### What you have to do
Please return all lines of the data below containing the string "meeting".

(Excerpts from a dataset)
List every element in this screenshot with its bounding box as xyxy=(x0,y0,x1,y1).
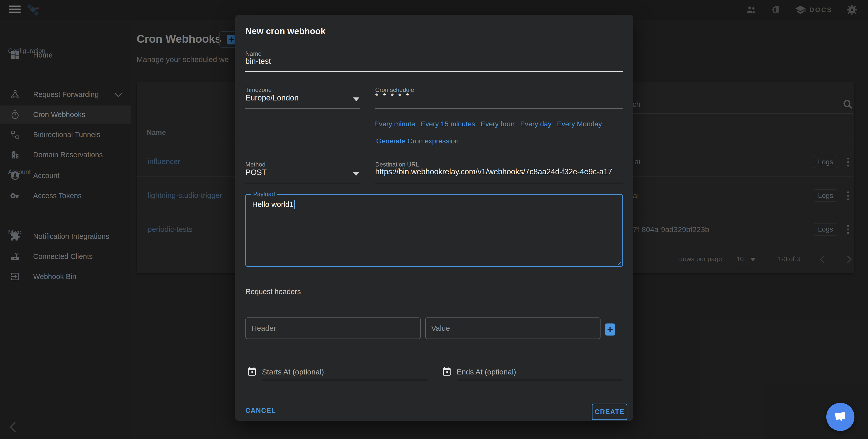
quick-link-every-hour[interactable]: Every hour xyxy=(481,120,515,128)
header-value-input[interactable] xyxy=(425,317,600,339)
cron-quick-links: Every minute Every 15 minutes Every hour… xyxy=(374,120,602,128)
name-underline xyxy=(245,71,623,72)
quick-link-every-minute[interactable]: Every minute xyxy=(374,120,415,128)
method-select[interactable]: POST xyxy=(245,168,267,177)
destination-url-label: Destination URL xyxy=(375,161,419,168)
chat-bubble-icon xyxy=(833,410,848,424)
ends-at-underline xyxy=(457,380,623,380)
calendar-icon[interactable] xyxy=(247,366,257,377)
add-header-button[interactable]: + xyxy=(605,323,615,336)
timezone-select[interactable]: Europe/London xyxy=(245,93,299,102)
chat-widget-button[interactable] xyxy=(826,403,855,431)
destination-url-input[interactable] xyxy=(375,167,613,176)
timezone-label: Timezone xyxy=(245,86,272,93)
method-label: Method xyxy=(245,161,266,168)
cancel-button[interactable]: CANCEL xyxy=(245,407,276,415)
payload-label: Payload xyxy=(251,191,277,198)
request-headers-label: Request headers xyxy=(245,288,301,296)
quick-link-every-15-minutes[interactable]: Every 15 minutes xyxy=(421,120,475,128)
starts-at-field[interactable]: Starts At (optional) xyxy=(262,368,324,376)
destination-underline xyxy=(375,183,623,183)
quick-link-every-monday[interactable]: Every Monday xyxy=(557,120,602,128)
name-label: Name xyxy=(245,50,261,57)
starts-at-underline xyxy=(262,380,429,380)
create-button[interactable]: CREATE xyxy=(592,404,627,420)
name-input[interactable] xyxy=(245,57,623,66)
method-caret-icon[interactable] xyxy=(353,172,360,176)
payload-value: Hello world1 xyxy=(252,200,293,209)
dialog-title: New cron webhook xyxy=(245,26,326,36)
quick-link-every-day[interactable]: Every day xyxy=(520,120,552,128)
cron-underline xyxy=(375,108,623,108)
timezone-caret-icon[interactable] xyxy=(353,97,360,101)
resize-handle-icon[interactable] xyxy=(617,261,621,265)
payload-textarea[interactable]: Payload Hello world1 xyxy=(245,194,623,267)
header-key-input[interactable] xyxy=(245,317,421,339)
timezone-underline xyxy=(245,108,360,108)
text-cursor xyxy=(294,200,295,209)
ends-at-field[interactable]: Ends At (optional) xyxy=(457,368,516,376)
generate-cron-expression-link[interactable]: Generate Cron expression xyxy=(376,137,459,145)
method-underline xyxy=(245,183,360,183)
new-cron-webhook-dialog: New cron webhook Name Timezone Europe/Lo… xyxy=(235,15,633,421)
calendar-icon[interactable] xyxy=(442,366,452,377)
cron-schedule-input[interactable] xyxy=(375,92,611,101)
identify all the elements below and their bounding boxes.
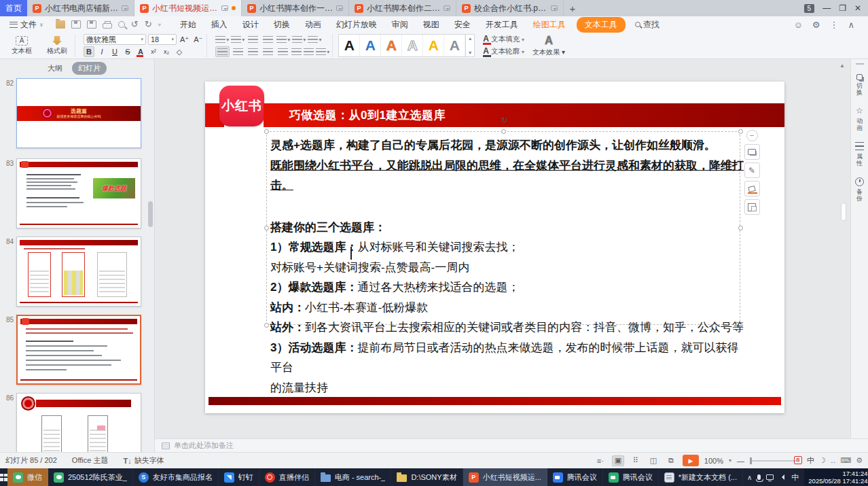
outline-tab[interactable]: 大纲 (48, 63, 62, 73)
gallery-scrollbar[interactable]: ▲▼ (465, 35, 474, 56)
slide-canvas[interactable]: 小红书 巧做选题：从0到1建立选题库 ↻ 灵感+选题库，构建了自己的专属后花园，… (155, 59, 850, 438)
zoom-caret-icon[interactable]: ▾ (729, 457, 731, 464)
format-painter-button[interactable]: 格式刷 (42, 36, 72, 56)
ime-more-icon[interactable]: ‥ (831, 456, 835, 465)
taskbar-item-wps-active[interactable]: P 小红书短视频运... (463, 468, 547, 486)
distribute-button[interactable] (276, 46, 289, 57)
slide-sorter-view-button[interactable]: ⠿ (630, 455, 642, 466)
collapse-toolbar-button[interactable]: − (746, 130, 758, 141)
frame-button[interactable] (744, 199, 760, 215)
font-name-combobox[interactable]: 微软雅黑▾ (84, 34, 146, 45)
slide-thumbnail-82[interactable]: 82 选题篇 获得更多推荐流量的核心密码 (0, 78, 141, 148)
taskbar-item-tencent-meeting-1[interactable]: 腾讯会议 (547, 468, 603, 486)
text-outline-button[interactable]: A 文本轮廓 ▾ (483, 46, 524, 57)
notes-toggle-icon[interactable]: ≡· (594, 455, 607, 466)
text-style-orange-outline[interactable]: A (381, 35, 402, 56)
taskbar-item-notepad[interactable]: *新建文本文档 (... (659, 468, 743, 486)
zoom-out-icon[interactable]: — (737, 457, 744, 465)
scroll-up-arrow-icon[interactable]: ▲ (839, 63, 845, 69)
reading-view-button[interactable]: ◫ (647, 455, 659, 466)
taskbar-item-dingtalk[interactable]: ◥ 钉钉 (219, 468, 259, 486)
start-button[interactable] (0, 468, 7, 486)
undo-icon[interactable]: ↺ (131, 20, 139, 29)
resize-handle-sw[interactable] (264, 323, 269, 328)
tab-drawing-tools[interactable]: 绘图工具 (526, 17, 573, 33)
qat-more-icon[interactable]: ▿ (158, 22, 161, 28)
taskbar-item-sogou-page[interactable]: S 友好市集商品报名 (133, 468, 219, 486)
home-tab[interactable]: 首页 (0, 0, 27, 16)
smiley-feedback-icon[interactable]: ☺ (794, 20, 803, 30)
doc-tab-2-active[interactable]: P 小红书短视频运营电商版.pptx (134, 0, 242, 16)
print-icon[interactable] (103, 23, 112, 29)
align-right-button[interactable] (247, 46, 259, 57)
slide-body-text[interactable]: 灵感+选题库，构建了自己的专属后花园，是源源不断的创作源头，让创作如丝般顺滑。 … (270, 135, 747, 398)
text-fill-button[interactable]: A 文本填充 ▾ (483, 34, 524, 45)
more-options-icon[interactable]: ⋮ (829, 20, 838, 30)
resize-handle-nw[interactable] (264, 129, 269, 134)
align-center-button[interactable] (232, 46, 245, 57)
taskbar-item-tencent-meeting-2[interactable]: 腾讯会议 (603, 468, 659, 486)
doc-tab-3[interactable]: P 小红书脚本创作一.pptx (242, 0, 349, 16)
tab-transition[interactable]: 切换 (267, 17, 297, 33)
theme-name[interactable]: Office 主题 (72, 455, 109, 466)
close-button[interactable]: ✕ (854, 3, 861, 13)
presenter-view-button[interactable]: ⧉ (665, 455, 677, 466)
xiaohongshu-logo[interactable]: 小红书 (219, 86, 264, 126)
tray-chevron-up-icon[interactable]: ∧ (747, 474, 752, 481)
insert-textbox-button[interactable]: A 文本框 (7, 36, 37, 56)
text-direction-button[interactable]: ▾ (308, 36, 321, 44)
slide-thumbnail-83[interactable]: 83 爆款选题 (0, 158, 141, 228)
sidebar-collapse-handle[interactable] (856, 63, 864, 65)
sidebar-item-transition[interactable]: 切换 (856, 74, 864, 96)
find-button[interactable]: 查找 (635, 19, 659, 31)
sidebar-item-properties[interactable]: 属性 (855, 142, 864, 167)
normal-view-button[interactable]: ▣ (612, 455, 624, 466)
slide-thumbnail-84[interactable]: 84 (0, 237, 141, 307)
thumbnail-image[interactable]: 选题篇 获得更多推荐流量的核心密码 (16, 78, 141, 148)
tab-slideshow[interactable]: 幻灯片放映 (329, 17, 384, 33)
sidebar-item-backup[interactable]: 备份 (855, 177, 864, 202)
microphone-icon[interactable] (757, 474, 761, 480)
increase-font-icon[interactable]: A⁺ (179, 34, 190, 45)
tab-view[interactable]: 视图 (416, 17, 446, 33)
strikethrough-button[interactable]: S (122, 46, 133, 57)
slide-85-editing-surface[interactable]: 小红书 巧做选题：从0到1建立选题库 ↻ 灵感+选题库，构建了自己的专属后花园，… (205, 82, 784, 413)
thumbnail-image[interactable]: 爆款选题 (16, 158, 141, 228)
rotate-handle-icon[interactable]: ↻ (499, 116, 509, 126)
doc-tab-1[interactable]: P 小红书电商店铺新玩法.pptx (27, 0, 134, 16)
paragraph-more-button[interactable]: ▾ (316, 48, 329, 56)
doc-tab-4[interactable]: P 小红书脚本创作二.pptx (349, 0, 456, 16)
ime-indicator[interactable]: 中 (791, 472, 799, 483)
line-spacing-button[interactable]: ▾ (276, 36, 290, 44)
ime-language-toggle[interactable]: 中 (807, 455, 814, 466)
network-icon[interactable] (766, 474, 774, 480)
text-style-white-outline[interactable]: A (402, 35, 423, 56)
canvas-scrollbar-thumb[interactable] (841, 203, 846, 221)
italic-button[interactable]: I (96, 46, 107, 57)
tab-security[interactable]: 安全 (448, 17, 477, 33)
slide-title-banner[interactable]: 巧做选题：从0到1建立选题库 (264, 103, 784, 127)
decrease-indent-icon[interactable] (247, 34, 259, 45)
taskbar-item-ecommerce-folder[interactable]: 电商 - search-_ (315, 468, 392, 486)
tab-insert[interactable]: 插入 (204, 17, 234, 33)
bullet-list-button[interactable]: ▾ (215, 36, 229, 44)
ime-moon-icon[interactable]: ☽ (819, 456, 826, 465)
slideshow-play-button[interactable]: ▶ (683, 455, 699, 466)
align-left-button[interactable] (215, 46, 230, 57)
open-file-icon[interactable] (56, 20, 65, 29)
clear-format-icon[interactable]: ◇ (174, 46, 185, 57)
sidebar-item-animation[interactable]: ☆ 动画 (856, 107, 864, 131)
file-menu[interactable]: 文件 ∨ (5, 19, 48, 31)
fill-color-button[interactable] (744, 181, 760, 196)
taskbar-clock[interactable]: 17:41:24 2025/05/28 17:41:24 (804, 469, 868, 485)
decrease-font-icon[interactable]: A⁻ (192, 34, 204, 45)
resize-handle-ne[interactable] (738, 129, 743, 134)
indent-left-button[interactable] (291, 48, 302, 56)
minimize-button[interactable]: — (822, 3, 831, 13)
pen-button[interactable]: ✎ (744, 162, 760, 178)
missing-font-warning[interactable]: T↓ 缺失字体 (123, 455, 164, 466)
thumbnail-image[interactable] (16, 237, 141, 307)
doc-tab-5[interactable]: P 校企合作小红书.pptx (456, 0, 564, 16)
tab-design[interactable]: 设计 (236, 17, 266, 33)
text-style-blue[interactable]: A (360, 35, 381, 56)
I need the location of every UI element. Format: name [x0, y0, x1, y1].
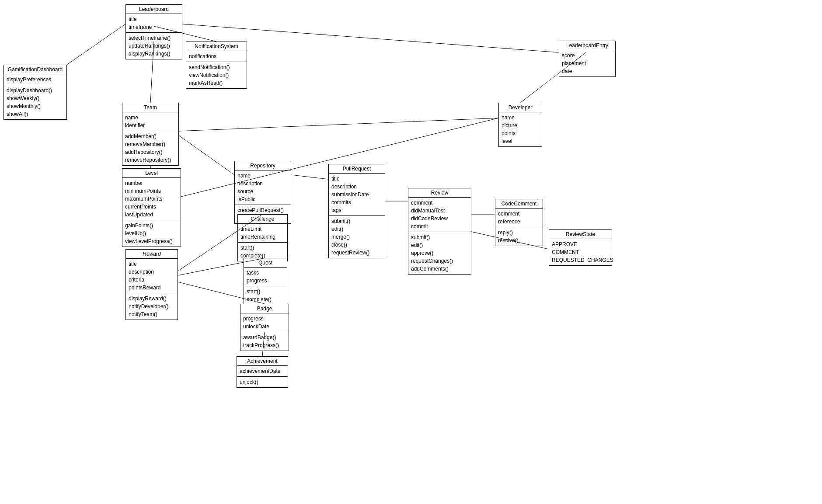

### Solution for this task
taskbar-item-tencent-meeting-1[interactable]: 腾讯会议 (547, 468, 603, 486)
taskbar-item-tencent-meeting-2[interactable]: 腾讯会议 (603, 468, 659, 486)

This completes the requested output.